**Directions for this task**
Below are the records; copy each line in them that holds the word "yang".

**Data for review**
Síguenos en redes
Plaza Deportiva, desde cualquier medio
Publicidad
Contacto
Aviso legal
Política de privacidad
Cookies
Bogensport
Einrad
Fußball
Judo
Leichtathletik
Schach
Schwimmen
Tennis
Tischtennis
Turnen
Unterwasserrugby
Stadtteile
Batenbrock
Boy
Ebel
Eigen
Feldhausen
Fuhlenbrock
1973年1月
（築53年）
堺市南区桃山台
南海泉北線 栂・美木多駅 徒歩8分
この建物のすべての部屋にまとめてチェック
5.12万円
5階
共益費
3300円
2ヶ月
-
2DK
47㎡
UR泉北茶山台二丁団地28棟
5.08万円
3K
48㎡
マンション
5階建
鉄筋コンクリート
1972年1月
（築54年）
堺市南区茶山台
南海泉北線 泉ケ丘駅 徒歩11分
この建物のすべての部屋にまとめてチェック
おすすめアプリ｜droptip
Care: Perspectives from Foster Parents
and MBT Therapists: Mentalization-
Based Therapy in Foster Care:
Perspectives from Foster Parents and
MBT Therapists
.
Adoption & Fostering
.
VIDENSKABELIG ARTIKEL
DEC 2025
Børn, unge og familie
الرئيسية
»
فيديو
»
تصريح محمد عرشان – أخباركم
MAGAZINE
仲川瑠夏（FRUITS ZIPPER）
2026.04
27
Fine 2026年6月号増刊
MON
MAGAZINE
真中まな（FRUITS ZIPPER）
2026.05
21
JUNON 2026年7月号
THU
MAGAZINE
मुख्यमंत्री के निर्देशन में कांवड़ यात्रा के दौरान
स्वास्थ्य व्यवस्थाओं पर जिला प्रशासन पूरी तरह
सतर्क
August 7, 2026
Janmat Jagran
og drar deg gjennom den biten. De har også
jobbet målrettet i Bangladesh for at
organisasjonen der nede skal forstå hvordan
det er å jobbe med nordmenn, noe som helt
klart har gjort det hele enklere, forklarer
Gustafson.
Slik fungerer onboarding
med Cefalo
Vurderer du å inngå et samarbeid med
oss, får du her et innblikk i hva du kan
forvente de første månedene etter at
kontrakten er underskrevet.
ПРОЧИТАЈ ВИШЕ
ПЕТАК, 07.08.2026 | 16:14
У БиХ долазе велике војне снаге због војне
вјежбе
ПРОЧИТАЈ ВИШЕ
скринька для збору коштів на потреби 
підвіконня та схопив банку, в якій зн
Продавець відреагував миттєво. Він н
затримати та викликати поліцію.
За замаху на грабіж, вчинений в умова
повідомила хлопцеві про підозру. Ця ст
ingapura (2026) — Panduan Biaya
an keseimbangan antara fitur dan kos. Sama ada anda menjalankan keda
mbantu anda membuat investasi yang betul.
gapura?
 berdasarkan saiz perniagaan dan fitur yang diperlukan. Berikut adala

**Task result**
mbantu anda membuat investasi yang betul.
 berdasarkan saiz perniagaan dan fitur yang diperlukan. Berikut adala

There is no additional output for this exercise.